Das durchaus jüngliche Publikum in der Zitadelle sieht dann auch mehr nach Rock aus, mit all den Verfeinerungen aus den jeweiligen Subszenen. Käppis, Kapuzenpullis und Skater-Hosen dominieren, nur die Biker-Boots haben ausgedient, alle tragen irgendwelche Stoff-und Turnschuhe. Cypress Hill aber haben keinen Gitarristen mitgebracht, nur einen Schlagzeuger, ihre Show ist eine reine Hip-Hop-Show. Allerdings fehlt DJ Muggs an den Plattentellern und Programmreglern, was den Stammrappern Sen-Dog und B-Real aber nichts auszumachen scheint. Mit viel Insbrunst lassen sie an dessen Stelle mit den „weltberühmten“ Julio T. hochleben lassen. Huuulio wer?

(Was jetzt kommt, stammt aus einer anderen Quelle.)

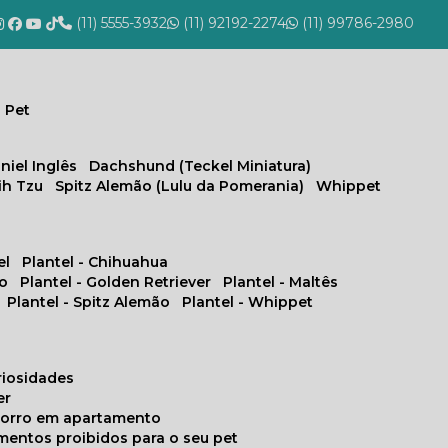
(11) 5555-3932
(11) 92192-2274
(11) 99786-2980
 Pet
niel Inglês
Dachshund (Teckel Miniatura)
hih Tzu
Spitz Alemão (Lulu da Pomerania)
Whippet
el
Plantel - Chihuahua
no
Plantel - Golden Retriever
Plantel - Maltês
Plantel - Spitz Alemão
Plantel - Whippet
uriosidades
er
chorro em apartamento
limentos proibidos para o seu pet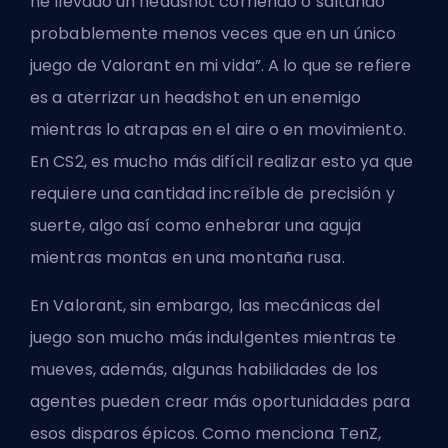
he llevado un headshot corriendo o saltando
probablemente menos veces que en un único
juego de Valorant en mi vida”. A lo que se refiere
es a aterrizar un headshot en un enemigo
mientras lo atrapas en el aire o en movimiento.
En CS2, es mucho más difícil realizar esto ya que
requiere una cantidad increíble de precisión y
suerte, algo así como enhebrar una aguja
mientras montas en una montaña rusa.
En Valorant, sin embargo, las mecánicas del
juego son mucho más indulgentes mientras te
mueves, además, algunas habilidades de los
agentes pueden crear más oportunidades para
esos disparos épicos. Como menciona TenZ,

Ein Tex-Mex-Hip-Hop-Stück wie „Tequila Sunrise“ geht immer

Und hoch sollen immer wieder auch die Hände des Publikums: Sen-Dog und B-Real fordern die rechte Seite zum Hüpfen auf, mit einem Sample von House of Pains „Jump“ (ebenfalls so ein Klassiker aus den Neunzigern, ebenfalls von einer weißen Hip-Hop–Band, ebenfalls von Cypress Hill, irgendwie, DJ Muggs produzierte das Debüt von House of Pain), dann die linke Seite, mit Nirvanas „Smells Like Teen Spirit“. Gewinnen tut, wer hätte das gedacht?, keine Seiten, sondern schlicht und einfach die neunziger Jahre.

Trotzdem hört sich das Ganze frisch an, der Tex-Mex-Hip-Hop-Hit „Tequila Sunrise“ geht halt immer, "auch "Boom Biddy Bye Bye", die Kifferstücke sowieso. Da spielt es keine Rolle, dass Cypress Hill rein poptechnisch eigentlich schon Dinosaurier sind. In den nuller und zehner Jahren veröffentlichten sie nur unregelmäßig Alben, abermals Rock-, zudem Reggae-beeinflusste, aber durch die Bank gute, hörenswerte.

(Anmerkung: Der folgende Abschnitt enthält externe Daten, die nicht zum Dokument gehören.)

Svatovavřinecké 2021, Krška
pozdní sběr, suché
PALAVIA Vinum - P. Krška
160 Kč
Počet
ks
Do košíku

Am Ende kündigen sie ein neues Album an und spielen zwei eher rocklastige Tracks: das Titelstück ihres letzten Albums „Rise Up“ und „(Rock) Superstar." Was auch heißt: Strictly Hip-Hop muss es in diesem Pop-Leben nicht mehr zugehen. Und historisch dürften Cypress Hill lange nicht werden. Bis Cannabis legalisiert ist, dauert es bestimmt noch weitere 25 Jahre. Soviel Zukunft hat wohl kaum eine Band mit so einem schmalen Themenspektrum.